The thing that makes lolita fashion dearest to me are all of the amazing friends I have met because of it. Dressing in lolita really helped me learn more about myself and become a stronger person; participating in the community helped me realize my value as a person and form trusting relationships with other people. Prior to my involvement with the style, I had very few friends. My school years weren’t spent as an outcast, but I didn’t have many people I could truly call friends. It wasn’t until I started interacting with the other lolita that I realized how insincere my former “friends” were.
I am always glad that I worked up the courage to go to lolita fashion meetups. If I hadn’t, I wouldn’t know the fantastic people who I constantly spend time with regardless of what we’re wearing. They aren’t my “lolita friends.” They are my friends. ♥
Some girls go to lolita meetups with a mentality that they will find “lolita friends.” While it is important to share hobbies with others, I think that limiting yourself to having a specific category of friend is self-defeating. It is hard to form a lasting, trusting relationship with only one facet of a person. A person is not one-dimensional, and no-one should have to act ashamed of their hobbies or interests. Don’t be afraid to be yourself!
Obviously, some people may not share your interests. That’s alright. None of my friends are completely obsessed with everything I am, nor am I with their activities. What matters is properly expressing your personality, so that others who really want to be around you will realize it! When someone is holding back or trying to act in a way that is unnatural to herself, it always shows in one way or another. Being honest is the only real way to maintain a strong relationship. It’s hard to be friends with someone if they’re just putting on a show–how do you know you would still enjoy the company of the person underneath?

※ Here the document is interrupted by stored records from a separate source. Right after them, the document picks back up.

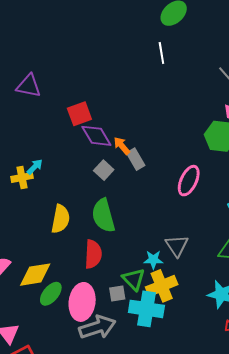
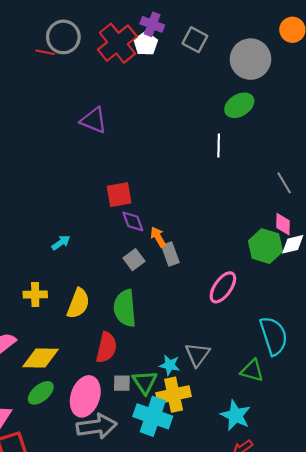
purple triangle: (29, 86) -> (94, 120), moved
purple diamond: (96, 136) -> (133, 221), size x0.7
yellow cross: (22, 177) -> (35, 295), moved
gray square: (117, 293) -> (122, 383), moved
green ellipse: (51, 294) -> (41, 393), moved

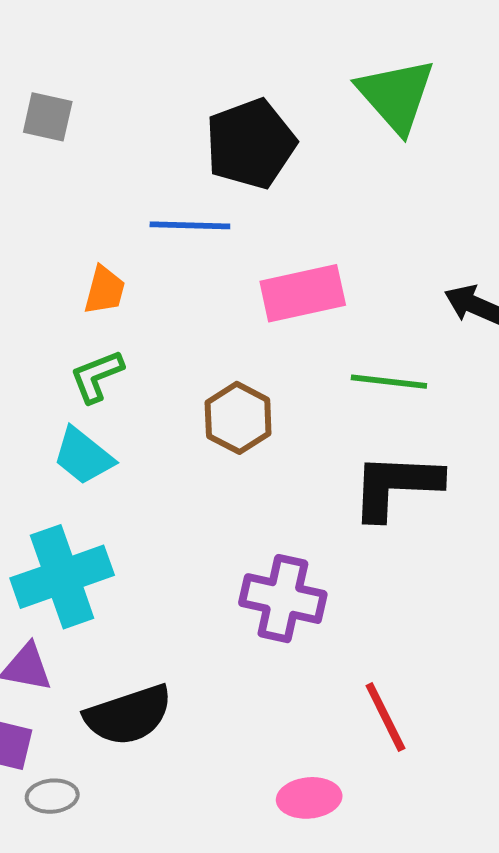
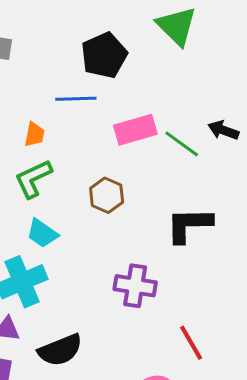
green L-shape: (97, 376) -> (33, 179), size x1.4
green line: (389, 382) -> (182, 144), moved, turned 33
cyan trapezoid: (83, 456) -> (42, 233), moved

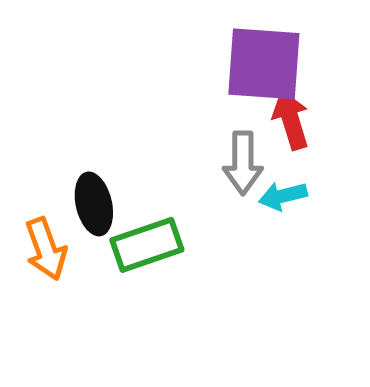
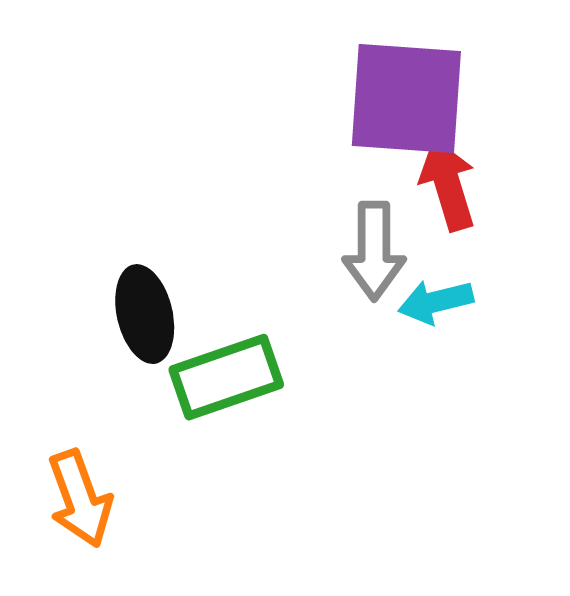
orange arrow: (46, 249) -> (80, 499), moved

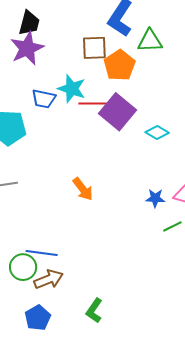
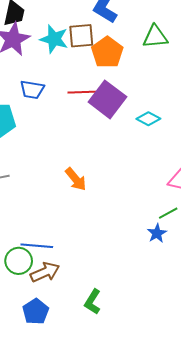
green triangle: (150, 41) -> (155, 37), moved
cyan star: (72, 89) -> (54, 39), moved
blue star: (155, 198) -> (157, 233), moved, turned -30

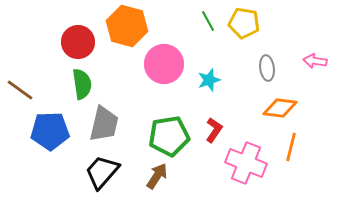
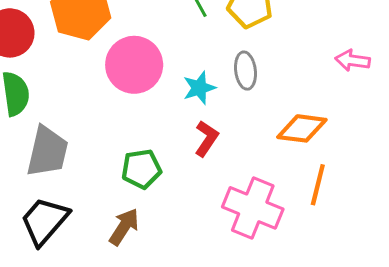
gray ellipse: (267, 68) -> (246, 71), moved
red L-shape: (214, 130) -> (206, 139), moved
green pentagon: (169, 136) -> (141, 169), size x0.7

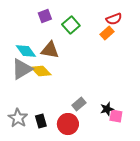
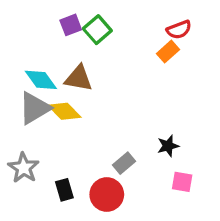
green square: (71, 25) -> (97, 30), moved
black star: (107, 109) -> (168, 146), moved
gray star: (18, 118) -> (24, 168), moved

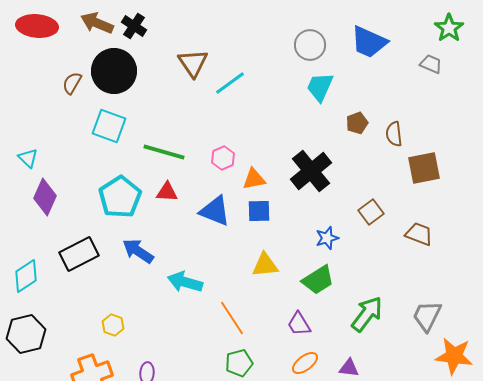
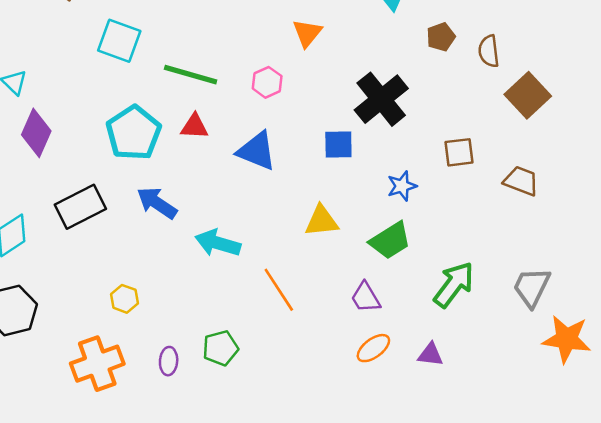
brown square: (424, 168) -> (528, 95), turned -32
orange triangle: (254, 179) -> (307, 33), moved, turned -40
blue square: (259, 211) -> (338, 145), moved
brown square: (371, 212) -> (459, 152), turned 30
green pentagon: (239, 363) -> (220, 348), moved

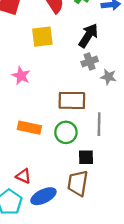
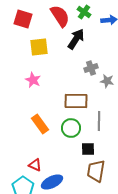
black arrow: (88, 35) -> (76, 39), moved
yellow square: (42, 37) -> (39, 47), moved
orange rectangle: (29, 128) -> (40, 124), turned 42
brown trapezoid: (78, 183) -> (96, 171), moved

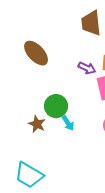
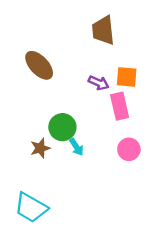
brown star: (37, 124) -> (40, 148), turned 30

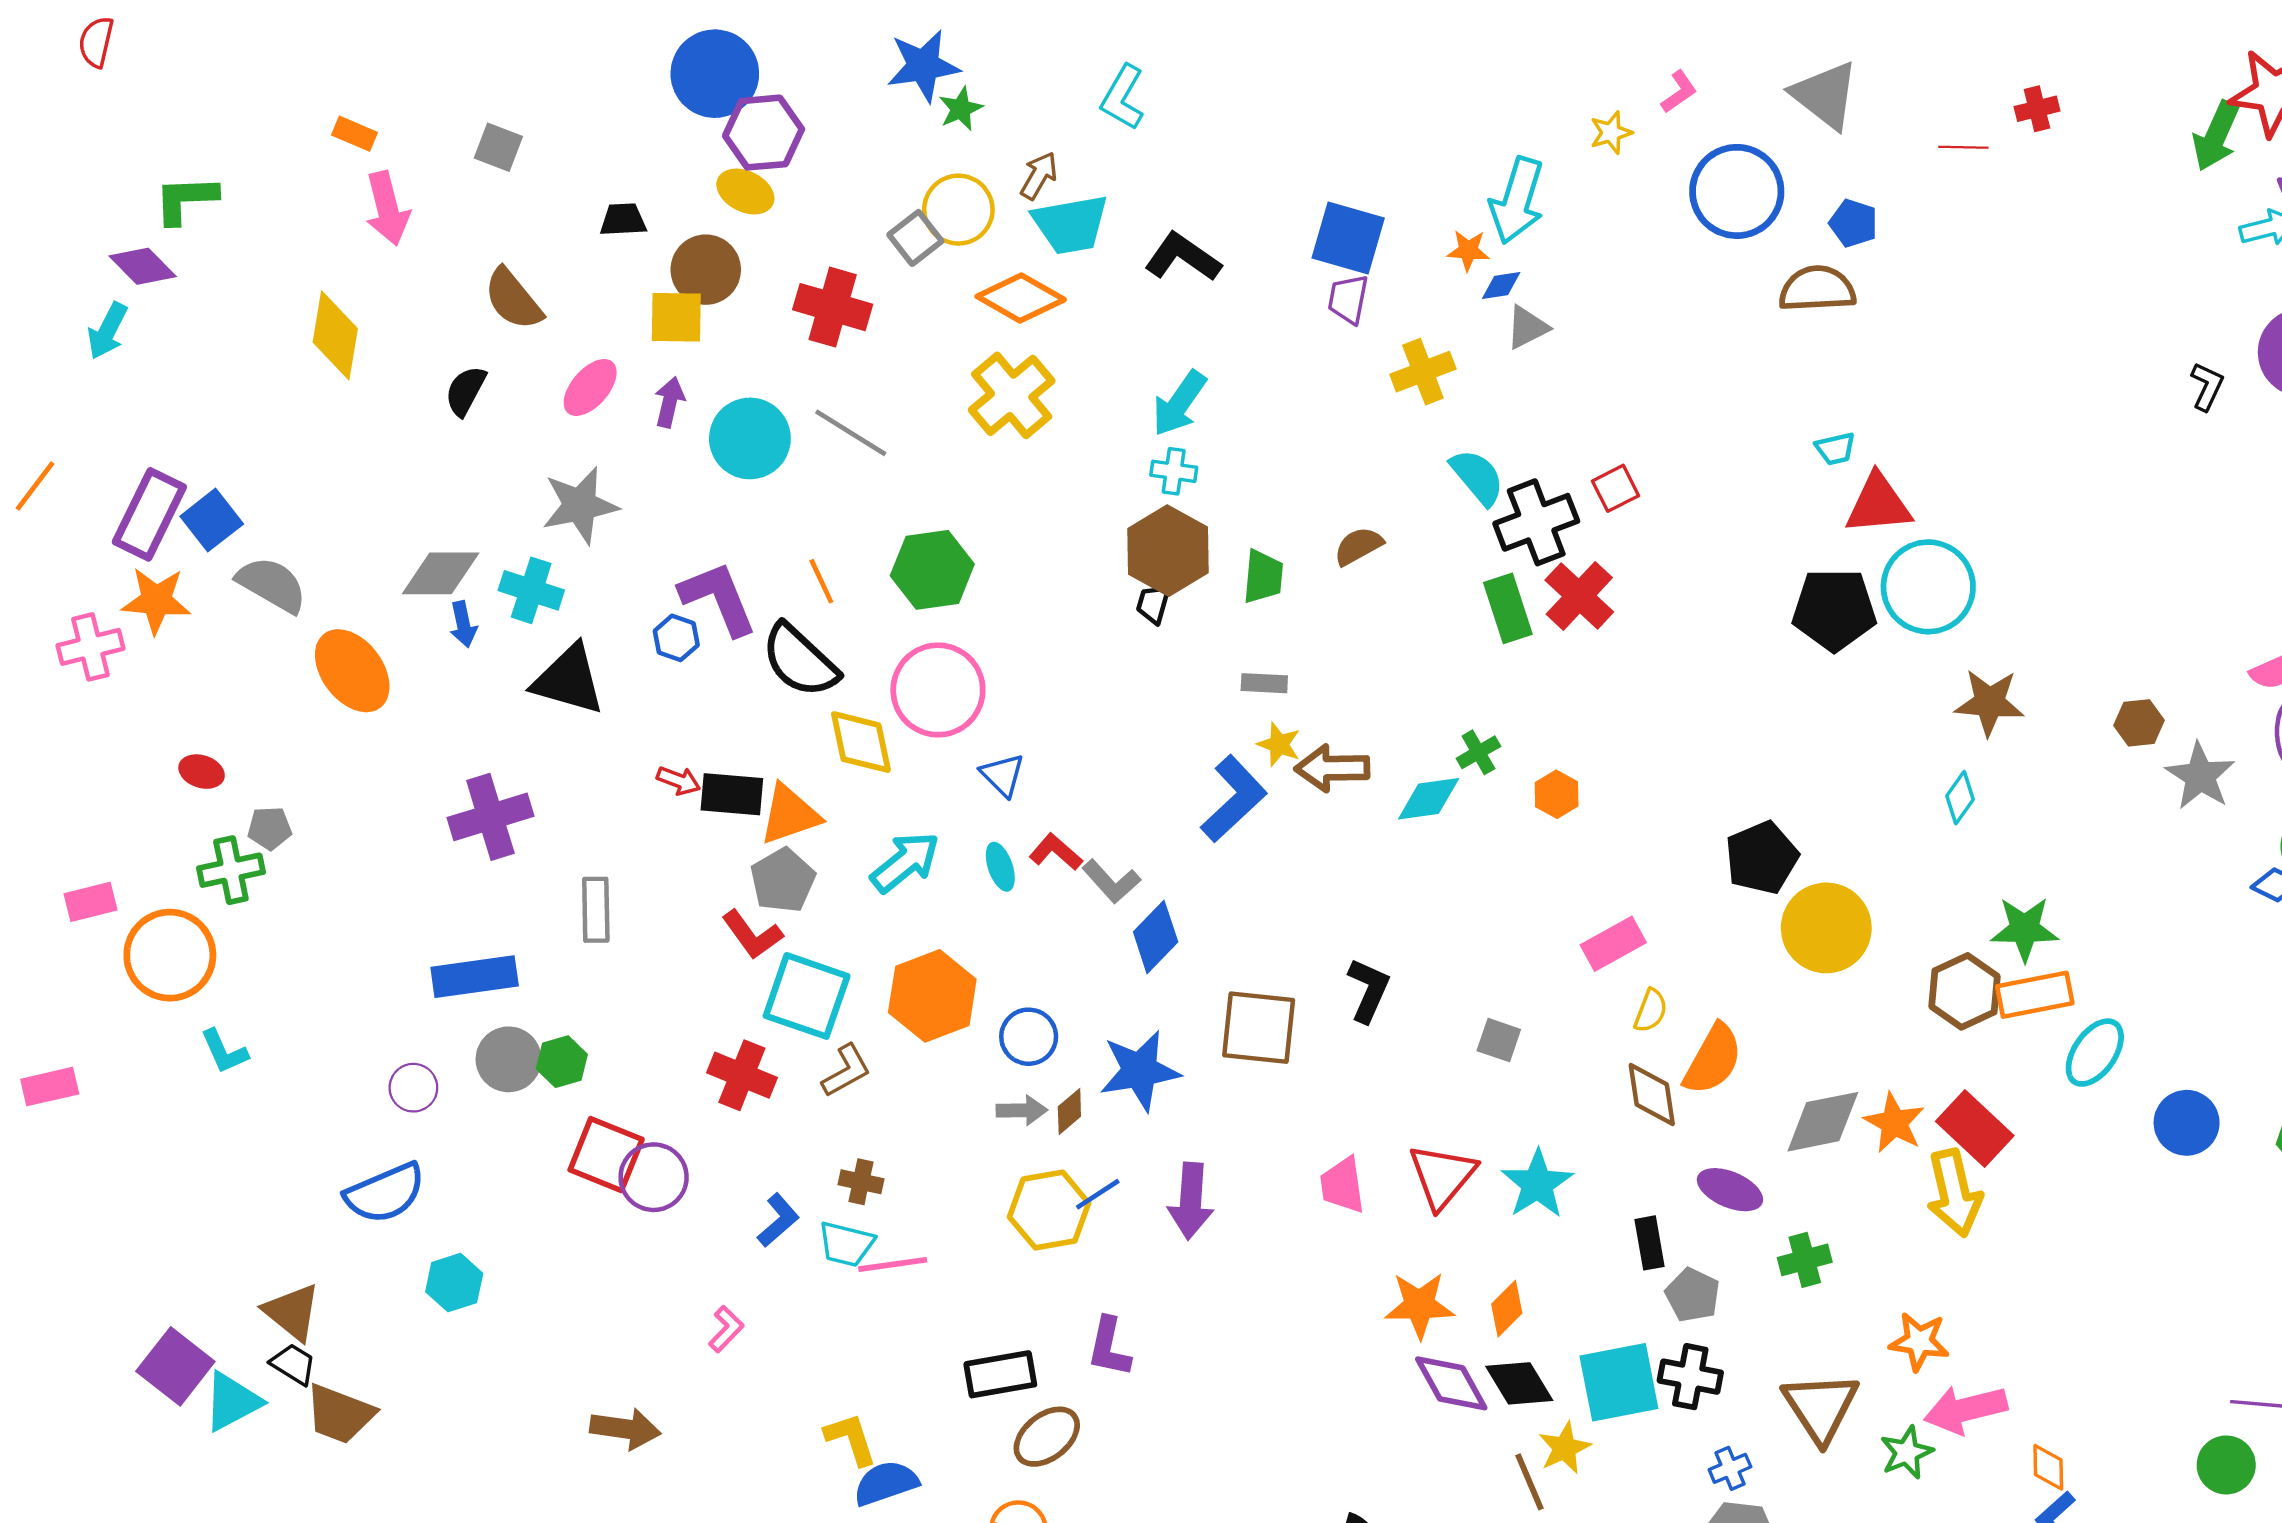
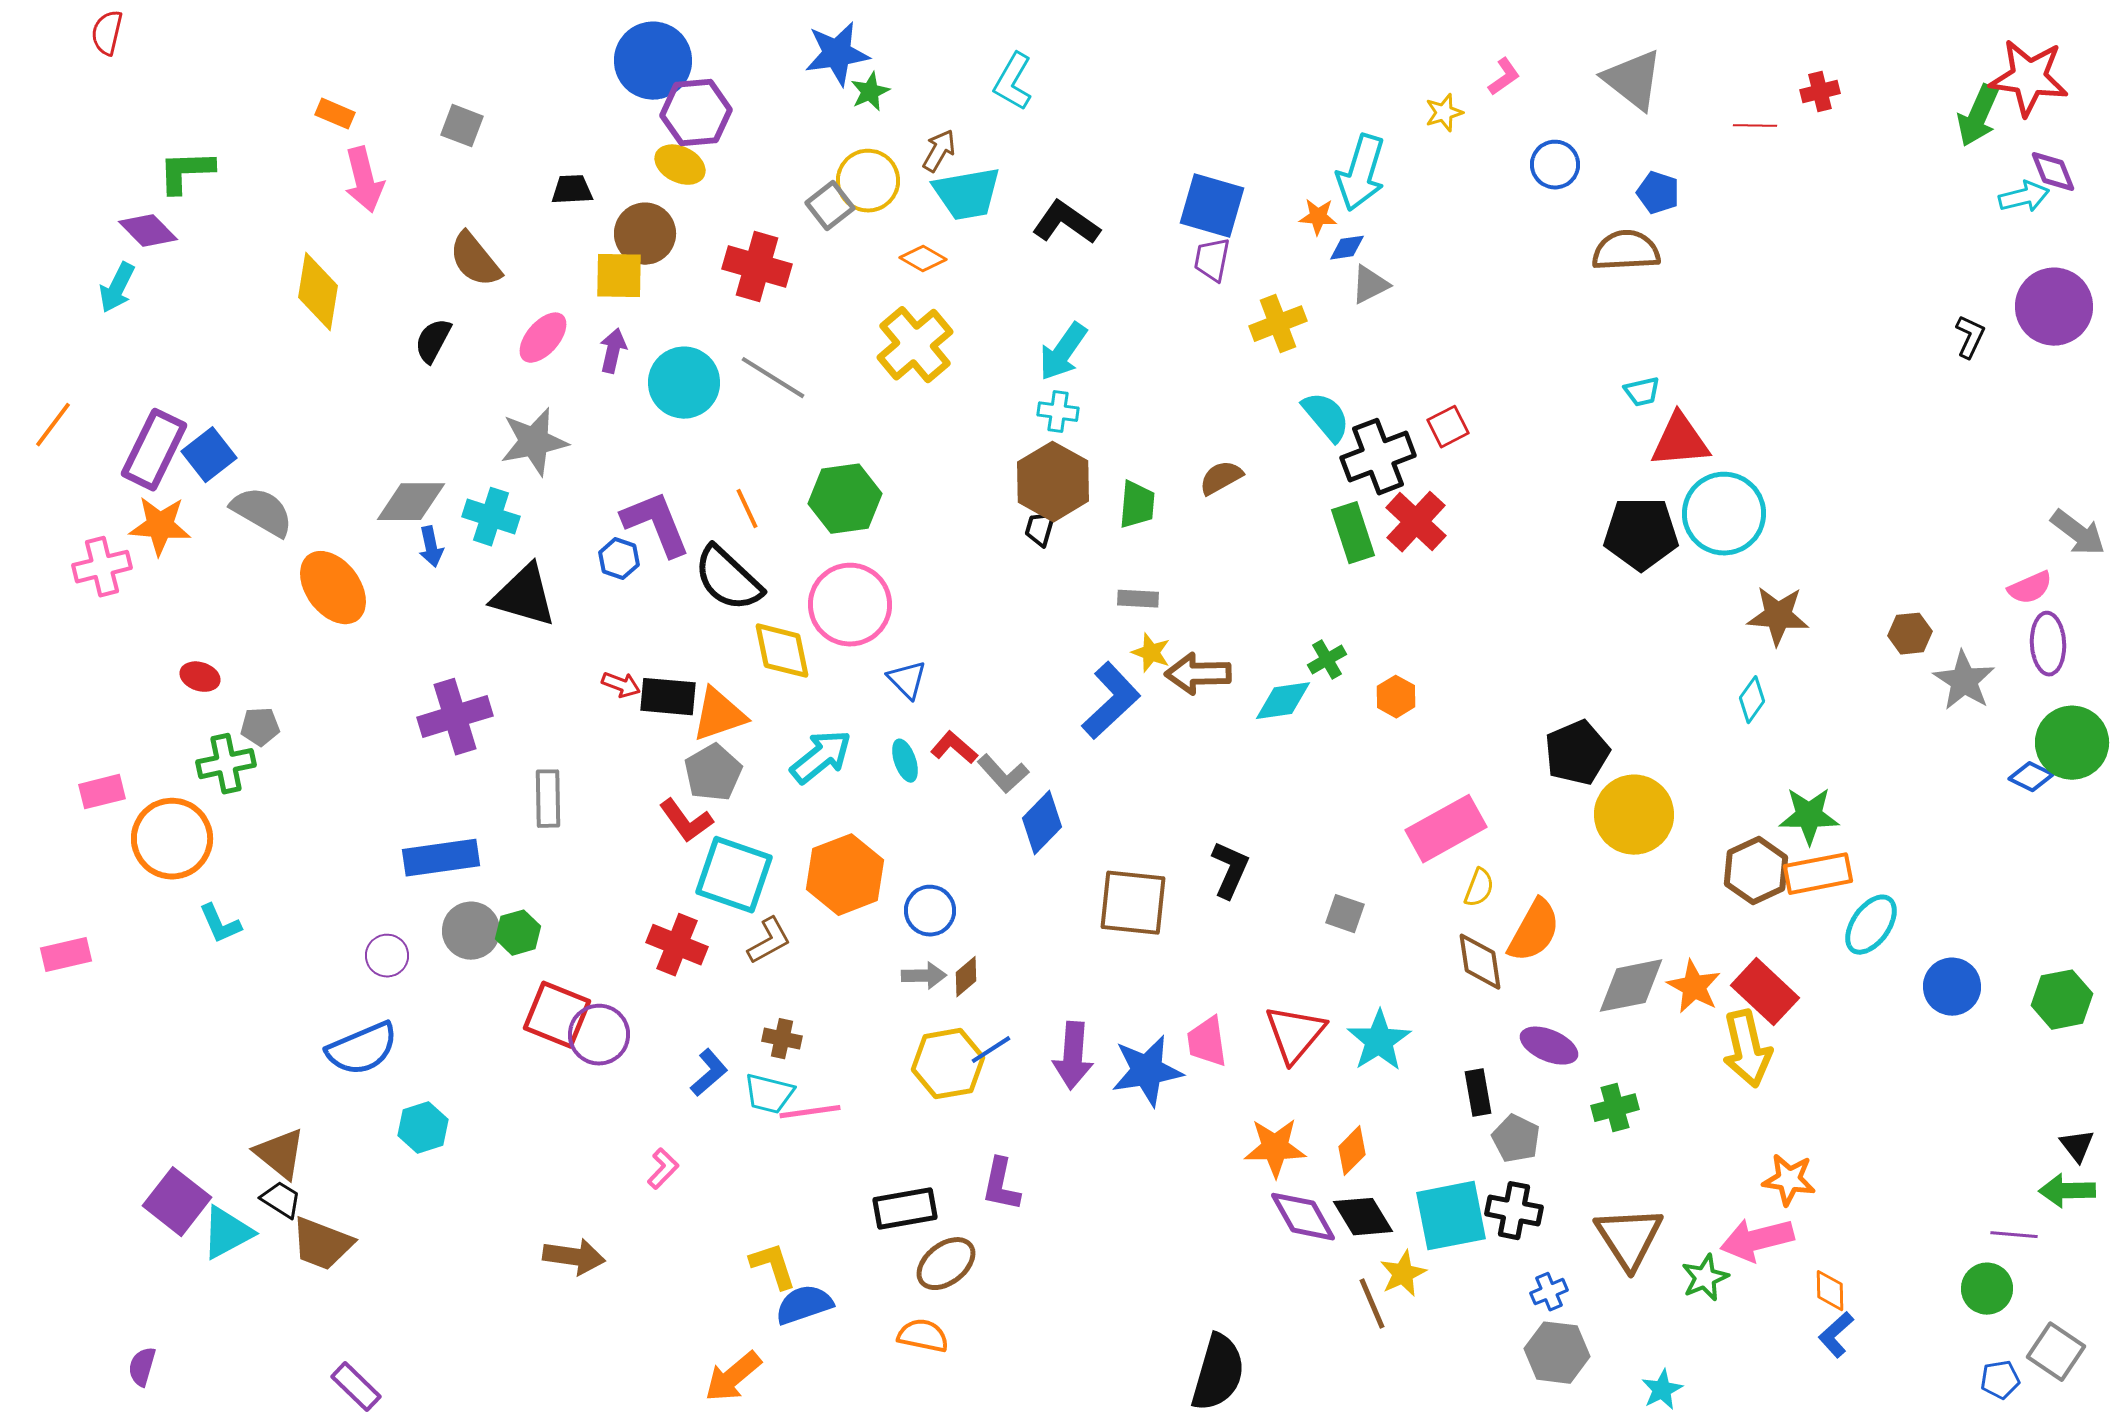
blue circle: (1737, 191) -> (1555, 165), size x0.6
orange diamond: (1021, 298) -> (923, 259), size x0.6
pink rectangle: (1613, 944) -> (1446, 829), size x1.4
blue star: (1140, 1071) -> (1147, 1071), moved
orange star: (1919, 1341) -> (1789, 1180), moved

That’s not to say that it’s not right to have friends you only see at meetups. There are some people that I enjoy the company of, but life just works out so that we only interact when wearing lolita fashion. They are still wonderful people, and I still get excited to spend time with them. Sometimes it even seems a bit special if there is someone you see rarely, because there’s more to catch up on. What isn’t useful is setting yourself up to prevent forming deeper relationships with others by pidgeon-holing them into a certain mold–“lolita friend”–before even getting to know that other person!